The use of metagenomic methods for finding and recovering microbial genomes (termed metagenome-assembled genomes, MAGs) has exponentially increased in recent years. Last year, 2019, three large-scale studies unveiled thousands of new microbial species from the human gut microbiome through the reconstruction of tens of thousands of MAGs (Pasolli et al. 2019, Almeida et al. 2019 and Nayfach et al. 2019). Our Microbiome Informatics team at the European Bioinformatics Institute (EMBL-EBI) led one of these studies, and we were honoured to have our work recognized alongside the other two papers as one of Nature’s Milestones in Human Microbiota Research. Coincidentally, 2019 also saw the publication of three new bacteria culture collections from the human gut microbiome (Forster et al. 2019, Zou et al. 2019 and Poyet et al. 2019), which provided thousands of high-quality reference genomes of newly cultured bacteria.
The release of all these datasets represented an important landmark for the human microbiome field. However, given these studies were published at around the same time further efforts were needed to compare and contrast their individual results. Specifically in the case of the MAG studies, we wondered: how much do these datasets overlap and how reproducible are the resulting MAGs?
We therefore used this opportunity to compile all human gut microbiome genomes (MAGs and isolates) available as of March 2019 into the Unified Human Gastrointestinal Genome (UHGG) and Protein (UHGP) catalogs. These comprise more than 280,000 genomes and 625 million proteins from the human gut microbiome, providing the most complete view of the global diversity of the gut microbiome thus far. Clustering and analysis of these datasets revealed that there are 4,644 gut microbiome species currently known and sequenced. Importantly, despite recent culturing efforts >70% of these species still lack any cultured representatives. This means that for thousands of human gut microbiome species, we have yet to grow them under laboratory conditions to experimentally test their biological role. In the interim, MAGs represent an alternative to obtain useful functional and taxonomic information from these uncharacterized species.

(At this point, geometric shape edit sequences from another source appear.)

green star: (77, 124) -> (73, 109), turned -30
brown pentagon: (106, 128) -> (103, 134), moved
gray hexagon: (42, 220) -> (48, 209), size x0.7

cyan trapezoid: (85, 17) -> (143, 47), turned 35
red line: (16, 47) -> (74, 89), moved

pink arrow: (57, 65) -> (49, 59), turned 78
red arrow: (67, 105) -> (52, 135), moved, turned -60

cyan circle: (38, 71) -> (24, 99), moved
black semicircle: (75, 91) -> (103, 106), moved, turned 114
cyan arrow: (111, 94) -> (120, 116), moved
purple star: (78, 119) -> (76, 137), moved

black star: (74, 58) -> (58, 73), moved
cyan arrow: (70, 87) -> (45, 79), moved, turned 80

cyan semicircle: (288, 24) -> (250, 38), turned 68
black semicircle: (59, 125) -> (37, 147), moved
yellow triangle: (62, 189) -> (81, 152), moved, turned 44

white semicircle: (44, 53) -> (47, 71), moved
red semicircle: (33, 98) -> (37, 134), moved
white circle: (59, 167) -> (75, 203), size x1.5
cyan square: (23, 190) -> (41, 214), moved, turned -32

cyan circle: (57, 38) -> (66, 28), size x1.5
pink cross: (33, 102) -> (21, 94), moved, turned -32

Nevertheless, there is an ongoing debate about the quality and reliability of MAGs. MAGs often contain contaminant, incorrectly binned sequences from other related organisms and may represent highly incomplete/fragmented genomes. However, in this work we found that in a common set of samples, >90% of the species identified in each of the three original MAG studies were detected in at least one of the other MAG datasets. These were very encouraging results, as it meant that even by using different strategies for assembling, binning and MAG refinement, different teams independently obtained a consistent set of microbiome species. Depending on the diversity of the samples they were derived from, MAGs may represent population genomes rather than individual strains, so these results suggest that the different analysis approaches captured very similar species populations. This does not mean MAGs are perfect, nor that they should be considered a substitute for pure isolate genomes. But, future improvements in sequencing and analysis methods will facilitate the detection and removal of contaminant sequences, as well as mitigate some of general issues related with MAGs. For instance, the use of long-read sequencing technologies has been recently shown to allow recovering single-contig bacterial chromosomes directly from metagenomic datasets. Therefore, in the coming years we expect a combination of improved experimental techniques and metagenome assembly methods will further enhance our ability to uncover the hidden diversity of many microbial environments.

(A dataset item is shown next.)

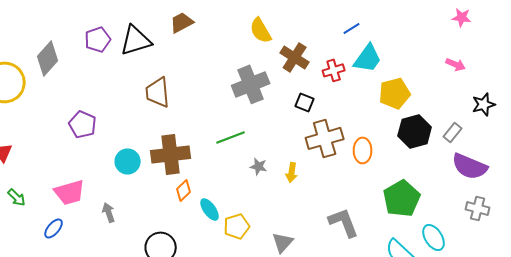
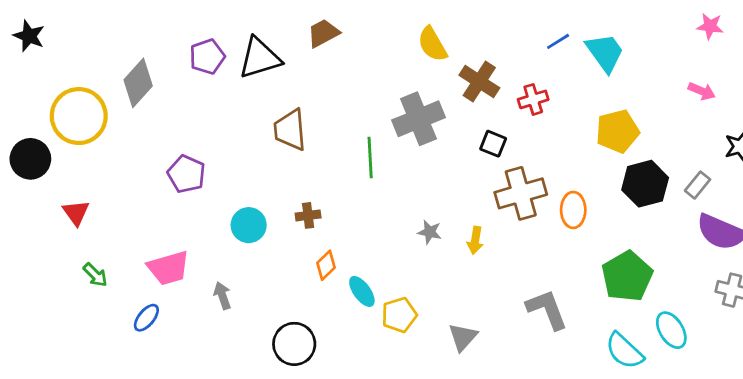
cyan trapezoid: (368, 58) -> (605, 52), moved, turned -72
green line: (231, 137) -> (370, 157), moved, turned -72
brown cross: (171, 154) -> (308, 215), size x0.5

For the human microbiome field, this resource offers an unprecedented genome map of the currently known species belonging to the human gut microbiome. Alongside the genome and protein catalogs, we also generated individual pan-genomes for each of these species, providing new insights into the strain diversity and population dynamics of the human gut microbiome. We have made this collection available via MGnify, which can be accessed either interactively through our website or programmatically using our FTP and API. Having this comprehensive and freely available resource will open new and exciting opportunities to improve our understanding of the role of the microbiome in health and disease.